On February 2, 1897, Black inventor and businessman Alfred Cralle patents the first ice cream scoop. His popular creation is part of a surge in patents by Black inventors after the end of the Civil War.
While working as a porter at the Markell Brothers drugstore in Pittsburgh, Alfred Cralle noticed his fellow employees struggling to scoop ice cream cones for customers. Cralle decided to design a contraption to scoop ice cream easily with one hand. His invention, which he called the "ice-cream mold and disher," received a federal patent on February 2, 1897. According to his patent application, the disher "will be extremely simple in its construction, strong, durable, effectual in its operation and comparatively inexpensive to manufacture." The Pittsburgh Press reported that Cralle's ice cream disher could scoop "40 to 50 dishes of ice cream in a minute," while avoiding "the soiling of the hands." Cralle's invention spread rapidly, helping to satisfy the nation's craving for ice cream.

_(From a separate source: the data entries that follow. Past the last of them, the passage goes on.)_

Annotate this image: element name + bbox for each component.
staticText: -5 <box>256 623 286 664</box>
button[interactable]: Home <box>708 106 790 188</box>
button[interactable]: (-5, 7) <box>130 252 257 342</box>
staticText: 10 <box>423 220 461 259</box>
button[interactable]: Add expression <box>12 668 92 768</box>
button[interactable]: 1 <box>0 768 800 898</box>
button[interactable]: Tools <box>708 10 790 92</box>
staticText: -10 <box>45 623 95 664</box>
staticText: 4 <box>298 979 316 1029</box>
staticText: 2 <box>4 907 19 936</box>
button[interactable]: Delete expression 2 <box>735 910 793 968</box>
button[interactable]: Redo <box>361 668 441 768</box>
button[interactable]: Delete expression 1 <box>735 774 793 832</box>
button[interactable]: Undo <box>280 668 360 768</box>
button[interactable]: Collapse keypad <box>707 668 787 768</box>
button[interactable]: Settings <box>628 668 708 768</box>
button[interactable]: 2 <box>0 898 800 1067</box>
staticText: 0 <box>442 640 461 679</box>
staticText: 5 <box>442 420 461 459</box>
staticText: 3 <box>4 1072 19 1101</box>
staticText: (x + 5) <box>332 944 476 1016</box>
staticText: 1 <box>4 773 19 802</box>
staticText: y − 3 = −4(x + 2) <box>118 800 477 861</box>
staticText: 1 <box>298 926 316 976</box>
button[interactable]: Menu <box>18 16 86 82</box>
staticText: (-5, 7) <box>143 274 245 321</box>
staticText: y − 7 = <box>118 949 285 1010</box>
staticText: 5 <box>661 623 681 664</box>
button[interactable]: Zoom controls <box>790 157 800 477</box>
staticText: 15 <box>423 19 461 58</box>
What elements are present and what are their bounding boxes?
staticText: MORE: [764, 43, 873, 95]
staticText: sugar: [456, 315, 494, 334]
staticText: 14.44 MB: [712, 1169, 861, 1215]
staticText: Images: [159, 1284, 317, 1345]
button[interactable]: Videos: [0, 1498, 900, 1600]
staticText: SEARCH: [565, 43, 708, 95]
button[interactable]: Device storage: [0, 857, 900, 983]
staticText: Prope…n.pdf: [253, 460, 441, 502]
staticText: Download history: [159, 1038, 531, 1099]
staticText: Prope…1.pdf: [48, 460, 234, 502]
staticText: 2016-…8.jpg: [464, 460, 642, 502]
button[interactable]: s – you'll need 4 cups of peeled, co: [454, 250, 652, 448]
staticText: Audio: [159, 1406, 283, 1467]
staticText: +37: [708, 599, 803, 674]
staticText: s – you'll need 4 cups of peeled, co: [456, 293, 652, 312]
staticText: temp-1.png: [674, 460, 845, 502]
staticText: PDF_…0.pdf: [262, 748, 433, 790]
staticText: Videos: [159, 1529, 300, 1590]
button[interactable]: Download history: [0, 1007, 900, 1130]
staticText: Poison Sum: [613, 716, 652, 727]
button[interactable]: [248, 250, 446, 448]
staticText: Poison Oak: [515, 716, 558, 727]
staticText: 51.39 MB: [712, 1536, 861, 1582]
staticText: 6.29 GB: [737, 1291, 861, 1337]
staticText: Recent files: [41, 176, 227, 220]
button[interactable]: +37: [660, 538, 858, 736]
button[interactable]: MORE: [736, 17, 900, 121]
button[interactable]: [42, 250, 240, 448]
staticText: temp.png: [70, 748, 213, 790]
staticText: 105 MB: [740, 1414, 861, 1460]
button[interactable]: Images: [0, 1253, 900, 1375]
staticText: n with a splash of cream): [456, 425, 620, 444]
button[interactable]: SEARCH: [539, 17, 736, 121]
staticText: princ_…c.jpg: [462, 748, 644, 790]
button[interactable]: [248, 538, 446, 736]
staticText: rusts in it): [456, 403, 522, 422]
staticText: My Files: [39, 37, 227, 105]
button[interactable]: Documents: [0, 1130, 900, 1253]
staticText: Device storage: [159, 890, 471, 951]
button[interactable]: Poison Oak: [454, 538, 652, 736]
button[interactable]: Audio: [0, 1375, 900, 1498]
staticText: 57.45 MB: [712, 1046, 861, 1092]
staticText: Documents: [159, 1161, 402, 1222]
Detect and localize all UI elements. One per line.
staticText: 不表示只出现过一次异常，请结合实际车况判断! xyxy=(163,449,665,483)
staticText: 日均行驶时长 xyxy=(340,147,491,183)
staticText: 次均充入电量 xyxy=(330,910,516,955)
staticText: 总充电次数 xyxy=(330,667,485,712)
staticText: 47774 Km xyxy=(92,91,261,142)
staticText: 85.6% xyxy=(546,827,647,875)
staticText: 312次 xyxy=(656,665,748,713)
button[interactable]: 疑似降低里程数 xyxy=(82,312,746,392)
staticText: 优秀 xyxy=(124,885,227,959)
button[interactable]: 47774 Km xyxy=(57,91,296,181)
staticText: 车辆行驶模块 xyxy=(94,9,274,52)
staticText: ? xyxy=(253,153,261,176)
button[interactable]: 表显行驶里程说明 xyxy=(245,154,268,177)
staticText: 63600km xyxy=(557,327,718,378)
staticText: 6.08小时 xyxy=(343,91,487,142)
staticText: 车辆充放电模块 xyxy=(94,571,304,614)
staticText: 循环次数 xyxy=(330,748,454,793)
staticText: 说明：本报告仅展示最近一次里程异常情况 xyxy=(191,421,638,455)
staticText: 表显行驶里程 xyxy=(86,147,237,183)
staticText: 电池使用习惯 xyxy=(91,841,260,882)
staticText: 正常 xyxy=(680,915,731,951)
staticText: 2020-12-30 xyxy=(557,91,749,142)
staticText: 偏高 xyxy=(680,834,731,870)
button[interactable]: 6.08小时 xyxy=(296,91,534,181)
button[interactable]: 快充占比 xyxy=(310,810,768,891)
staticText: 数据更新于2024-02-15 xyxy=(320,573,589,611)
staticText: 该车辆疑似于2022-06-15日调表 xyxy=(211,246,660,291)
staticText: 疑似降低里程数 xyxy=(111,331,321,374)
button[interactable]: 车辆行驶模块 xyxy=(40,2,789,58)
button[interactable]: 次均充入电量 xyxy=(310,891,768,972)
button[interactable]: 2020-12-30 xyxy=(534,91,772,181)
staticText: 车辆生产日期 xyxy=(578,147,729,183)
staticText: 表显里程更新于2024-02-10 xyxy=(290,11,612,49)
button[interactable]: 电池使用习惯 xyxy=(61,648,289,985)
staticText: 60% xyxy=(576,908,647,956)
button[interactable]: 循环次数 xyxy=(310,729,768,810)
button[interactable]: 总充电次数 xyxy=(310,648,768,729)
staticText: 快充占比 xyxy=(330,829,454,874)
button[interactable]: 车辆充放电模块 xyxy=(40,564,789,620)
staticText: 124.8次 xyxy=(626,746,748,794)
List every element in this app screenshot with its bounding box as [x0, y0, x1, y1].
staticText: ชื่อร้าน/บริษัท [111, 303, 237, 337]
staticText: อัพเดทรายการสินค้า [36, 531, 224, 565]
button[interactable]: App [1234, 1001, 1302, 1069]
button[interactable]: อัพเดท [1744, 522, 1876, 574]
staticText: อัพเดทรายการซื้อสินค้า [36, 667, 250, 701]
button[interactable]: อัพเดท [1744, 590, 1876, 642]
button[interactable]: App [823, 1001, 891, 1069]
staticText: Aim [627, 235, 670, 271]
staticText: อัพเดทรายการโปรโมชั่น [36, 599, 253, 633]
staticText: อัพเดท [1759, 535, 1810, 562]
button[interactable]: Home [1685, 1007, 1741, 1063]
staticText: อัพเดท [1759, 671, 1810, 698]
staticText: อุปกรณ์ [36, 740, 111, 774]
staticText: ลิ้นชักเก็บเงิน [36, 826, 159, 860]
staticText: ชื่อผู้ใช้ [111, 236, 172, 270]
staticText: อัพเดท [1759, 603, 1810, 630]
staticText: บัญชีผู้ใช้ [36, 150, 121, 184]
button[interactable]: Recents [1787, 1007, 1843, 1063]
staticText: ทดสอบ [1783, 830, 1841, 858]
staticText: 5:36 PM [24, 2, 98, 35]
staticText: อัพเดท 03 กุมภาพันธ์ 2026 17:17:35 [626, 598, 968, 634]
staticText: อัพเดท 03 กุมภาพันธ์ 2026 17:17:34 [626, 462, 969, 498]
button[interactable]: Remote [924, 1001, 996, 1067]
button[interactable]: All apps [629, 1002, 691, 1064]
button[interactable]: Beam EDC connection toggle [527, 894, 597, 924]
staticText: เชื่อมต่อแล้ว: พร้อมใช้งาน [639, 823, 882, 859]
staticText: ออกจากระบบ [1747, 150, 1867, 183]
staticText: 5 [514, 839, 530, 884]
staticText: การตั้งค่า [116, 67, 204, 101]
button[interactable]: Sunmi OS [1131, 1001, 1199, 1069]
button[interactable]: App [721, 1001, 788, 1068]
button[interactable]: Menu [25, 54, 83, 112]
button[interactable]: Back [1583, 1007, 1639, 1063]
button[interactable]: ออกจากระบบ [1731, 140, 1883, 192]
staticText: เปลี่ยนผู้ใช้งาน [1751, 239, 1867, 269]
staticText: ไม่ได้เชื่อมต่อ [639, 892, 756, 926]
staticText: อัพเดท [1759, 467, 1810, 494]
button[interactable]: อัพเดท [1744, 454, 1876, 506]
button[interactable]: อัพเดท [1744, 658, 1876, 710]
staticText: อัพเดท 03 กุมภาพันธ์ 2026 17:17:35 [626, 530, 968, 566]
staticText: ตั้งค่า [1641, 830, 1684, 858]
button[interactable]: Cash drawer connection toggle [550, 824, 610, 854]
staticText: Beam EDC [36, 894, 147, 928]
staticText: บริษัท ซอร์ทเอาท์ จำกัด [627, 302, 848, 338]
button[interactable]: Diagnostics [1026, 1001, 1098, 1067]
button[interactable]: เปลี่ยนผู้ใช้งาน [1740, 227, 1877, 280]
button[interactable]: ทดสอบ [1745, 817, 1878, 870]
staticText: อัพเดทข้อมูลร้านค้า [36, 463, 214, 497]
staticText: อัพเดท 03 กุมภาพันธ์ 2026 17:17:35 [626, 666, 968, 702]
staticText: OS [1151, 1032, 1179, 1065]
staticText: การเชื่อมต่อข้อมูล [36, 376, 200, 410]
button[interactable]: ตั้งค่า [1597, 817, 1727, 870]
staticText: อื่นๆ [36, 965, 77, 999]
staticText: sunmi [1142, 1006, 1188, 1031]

Alfred Cralle was born in Kenbridge, Virginia, in 1866, shortly after the end of the Civil War. As a boy, Cralle learned the carpentry trade from his father. He moved to Washington, D.C. as a young man to enroll in the Wayland Theological Seminary, an institution founded to educate the free Black community after the Civil War. Eventually, Cralle moved to Pittsburgh, where he worked as a porter at the St. Charles Hotel and Markell Brothers drugstore. He also served as assistant manager of the city's Afro-American Financial, Accumulating, Merchandise and Business Association. He died in a car accident in 1920, at the age of 54. He was the first Black man in the city of Pittsburgh to receive his own patent.
Cralle was part of a post-war wave of Black patentees which peaked in 1899. The 14th amendment, ratified in 1868, ensured that all Black Americans had equal citizenship rights. Citizenship is required to obtain a patent. Other notable Black inventors of this period include Lewis Latimer, inventor of the carbon light bulb filament; Granville Woods, inventor of the railroad telegraph; and Madam C.J. Walker, creator of hair care products for Black women. Cralle himself was included in the first lists of Black inventors created by Patent Examiner Henry E. Baker, eventually published as The Colored Inventor: a record of 50 years in 1913.